[Stored entries]
--------------------------------------------------
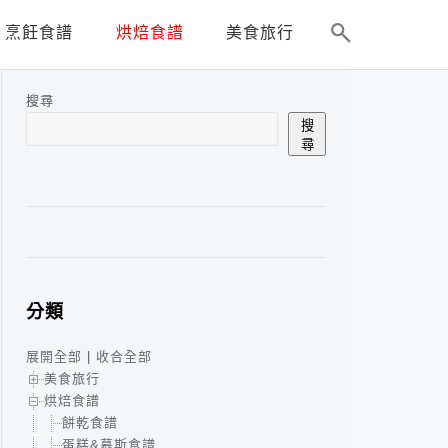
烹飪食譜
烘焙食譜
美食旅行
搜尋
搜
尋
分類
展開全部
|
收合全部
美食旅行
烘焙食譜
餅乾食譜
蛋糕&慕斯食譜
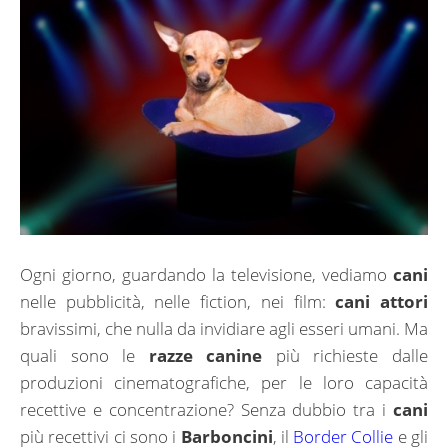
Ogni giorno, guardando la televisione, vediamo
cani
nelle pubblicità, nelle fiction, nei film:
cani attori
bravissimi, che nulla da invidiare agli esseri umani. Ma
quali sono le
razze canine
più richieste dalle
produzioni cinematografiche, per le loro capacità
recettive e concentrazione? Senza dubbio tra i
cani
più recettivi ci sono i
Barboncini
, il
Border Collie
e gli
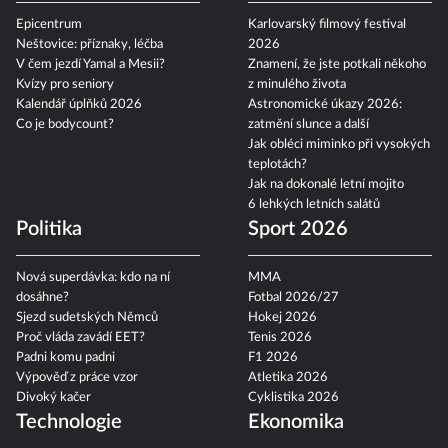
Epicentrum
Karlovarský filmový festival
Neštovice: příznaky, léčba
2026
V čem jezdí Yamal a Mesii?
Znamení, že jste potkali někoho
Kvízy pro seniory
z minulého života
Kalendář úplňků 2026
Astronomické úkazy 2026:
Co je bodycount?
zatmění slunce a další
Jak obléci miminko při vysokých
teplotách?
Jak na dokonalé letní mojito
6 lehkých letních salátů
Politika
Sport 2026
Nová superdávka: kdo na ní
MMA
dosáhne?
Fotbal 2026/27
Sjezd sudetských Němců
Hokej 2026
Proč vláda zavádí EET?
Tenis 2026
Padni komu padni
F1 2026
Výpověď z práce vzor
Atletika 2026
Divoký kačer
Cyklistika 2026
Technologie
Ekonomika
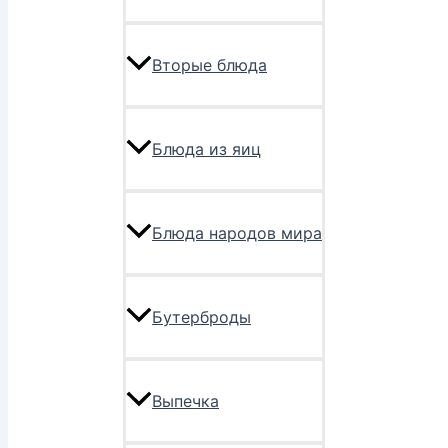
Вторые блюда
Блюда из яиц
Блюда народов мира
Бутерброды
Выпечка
--------------------------------------------------
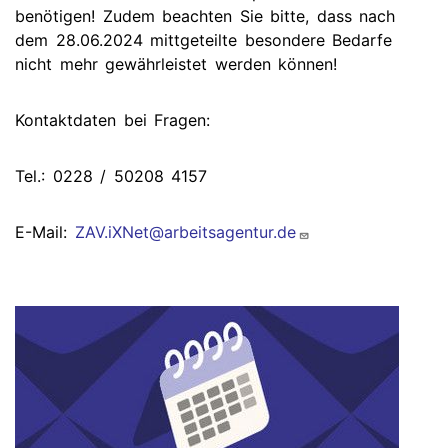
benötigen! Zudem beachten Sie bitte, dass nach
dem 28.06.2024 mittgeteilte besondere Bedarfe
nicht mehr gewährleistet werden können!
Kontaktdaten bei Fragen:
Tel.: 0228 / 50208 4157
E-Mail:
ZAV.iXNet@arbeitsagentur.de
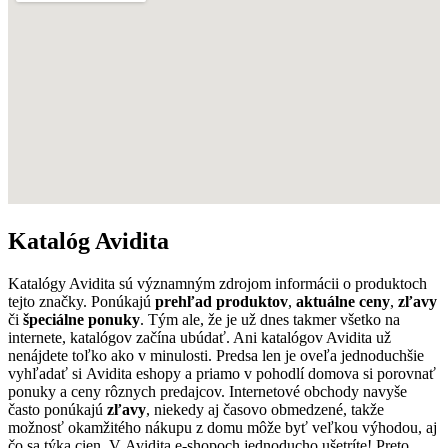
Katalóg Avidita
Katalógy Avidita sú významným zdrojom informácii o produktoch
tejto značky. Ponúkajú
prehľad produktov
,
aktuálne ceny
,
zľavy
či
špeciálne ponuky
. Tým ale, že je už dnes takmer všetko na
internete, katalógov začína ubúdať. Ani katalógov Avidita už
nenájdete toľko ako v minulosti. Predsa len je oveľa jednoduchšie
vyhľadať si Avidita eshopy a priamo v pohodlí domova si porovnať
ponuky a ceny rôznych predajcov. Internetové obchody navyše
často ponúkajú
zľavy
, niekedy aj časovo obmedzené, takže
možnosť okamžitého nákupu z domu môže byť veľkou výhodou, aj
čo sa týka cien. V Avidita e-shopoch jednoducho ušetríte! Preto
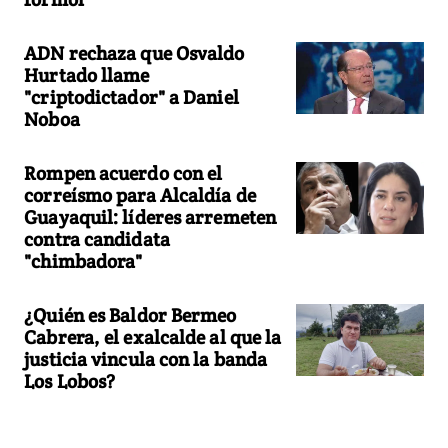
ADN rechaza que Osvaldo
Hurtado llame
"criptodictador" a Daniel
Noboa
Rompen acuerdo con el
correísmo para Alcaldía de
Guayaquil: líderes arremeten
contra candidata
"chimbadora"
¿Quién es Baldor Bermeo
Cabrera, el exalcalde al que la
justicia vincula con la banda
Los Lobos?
--------------------------------------------------
[Work task]: Go through the records above and copy every line holding the word "ceny".

[The completed task]:
aktuálne ceny
ponuky a ceny rôznych predajcov. Internetové obchody navyše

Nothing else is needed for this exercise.